▸ Task inputs
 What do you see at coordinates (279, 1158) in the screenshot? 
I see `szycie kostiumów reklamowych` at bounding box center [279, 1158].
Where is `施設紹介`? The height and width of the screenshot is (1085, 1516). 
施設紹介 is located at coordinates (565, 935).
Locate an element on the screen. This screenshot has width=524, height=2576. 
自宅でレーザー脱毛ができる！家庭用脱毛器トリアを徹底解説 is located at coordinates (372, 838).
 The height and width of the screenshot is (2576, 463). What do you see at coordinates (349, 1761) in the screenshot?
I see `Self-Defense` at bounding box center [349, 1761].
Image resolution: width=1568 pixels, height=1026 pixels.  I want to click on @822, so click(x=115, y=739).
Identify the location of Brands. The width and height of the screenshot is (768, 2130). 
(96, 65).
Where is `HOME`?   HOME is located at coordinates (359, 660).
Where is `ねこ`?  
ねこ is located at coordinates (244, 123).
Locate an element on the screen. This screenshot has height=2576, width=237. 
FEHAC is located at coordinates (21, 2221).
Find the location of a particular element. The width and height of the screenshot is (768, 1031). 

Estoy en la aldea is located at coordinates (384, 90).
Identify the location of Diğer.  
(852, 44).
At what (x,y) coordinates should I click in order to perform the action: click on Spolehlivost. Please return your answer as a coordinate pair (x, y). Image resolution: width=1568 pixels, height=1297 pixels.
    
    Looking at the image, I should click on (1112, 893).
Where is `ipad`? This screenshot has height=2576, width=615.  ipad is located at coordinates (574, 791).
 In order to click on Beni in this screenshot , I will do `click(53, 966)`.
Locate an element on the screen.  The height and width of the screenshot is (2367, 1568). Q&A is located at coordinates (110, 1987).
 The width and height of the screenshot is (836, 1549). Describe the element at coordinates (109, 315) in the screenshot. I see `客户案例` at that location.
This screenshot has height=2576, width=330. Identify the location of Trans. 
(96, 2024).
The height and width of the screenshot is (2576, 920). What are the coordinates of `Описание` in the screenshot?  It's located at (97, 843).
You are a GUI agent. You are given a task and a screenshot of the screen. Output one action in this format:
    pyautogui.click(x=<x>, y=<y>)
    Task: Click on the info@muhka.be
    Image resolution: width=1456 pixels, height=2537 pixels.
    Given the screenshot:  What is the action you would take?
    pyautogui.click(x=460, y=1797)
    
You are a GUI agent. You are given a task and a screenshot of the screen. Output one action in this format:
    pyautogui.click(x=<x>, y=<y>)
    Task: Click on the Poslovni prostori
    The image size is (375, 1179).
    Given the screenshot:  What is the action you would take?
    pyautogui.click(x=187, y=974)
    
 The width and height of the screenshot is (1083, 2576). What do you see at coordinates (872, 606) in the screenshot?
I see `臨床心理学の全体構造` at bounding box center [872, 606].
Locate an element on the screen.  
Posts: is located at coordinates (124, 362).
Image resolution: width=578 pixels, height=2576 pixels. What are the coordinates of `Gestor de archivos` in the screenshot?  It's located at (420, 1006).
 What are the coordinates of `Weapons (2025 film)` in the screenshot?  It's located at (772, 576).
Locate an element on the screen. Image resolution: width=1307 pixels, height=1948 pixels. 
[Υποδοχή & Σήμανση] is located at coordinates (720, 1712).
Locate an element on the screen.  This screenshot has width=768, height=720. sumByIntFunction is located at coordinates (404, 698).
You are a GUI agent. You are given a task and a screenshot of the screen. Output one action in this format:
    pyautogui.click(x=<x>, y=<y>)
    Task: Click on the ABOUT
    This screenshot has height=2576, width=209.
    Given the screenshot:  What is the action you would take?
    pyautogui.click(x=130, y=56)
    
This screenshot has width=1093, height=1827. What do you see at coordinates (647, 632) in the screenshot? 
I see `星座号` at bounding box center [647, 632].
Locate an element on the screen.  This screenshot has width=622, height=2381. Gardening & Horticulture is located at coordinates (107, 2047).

▸ What to produce
Starting at the line with "At what (x,y)" and ending at the line with "The height and width of the screenshot is (2576, 920).", print each line of the listing above exactly, with no other lines.

▸ Your response
At what (x,y) coordinates should I click in order to perform the action: click on Spolehlivost. Please return your answer as a coordinate pair (x, y). Image resolution: width=1568 pixels, height=1297 pixels.
    
    Looking at the image, I should click on (1112, 893).
Where is `ipad`? This screenshot has height=2576, width=615.  ipad is located at coordinates (574, 791).
 In order to click on Beni in this screenshot , I will do `click(53, 966)`.
Locate an element on the screen.  The height and width of the screenshot is (2367, 1568). Q&A is located at coordinates (110, 1987).
 The width and height of the screenshot is (836, 1549). Describe the element at coordinates (109, 315) in the screenshot. I see `客户案例` at that location.
This screenshot has height=2576, width=330. Identify the location of Trans. 
(96, 2024).
The height and width of the screenshot is (2576, 920). What are the coordinates of `Описание` in the screenshot?  It's located at (97, 843).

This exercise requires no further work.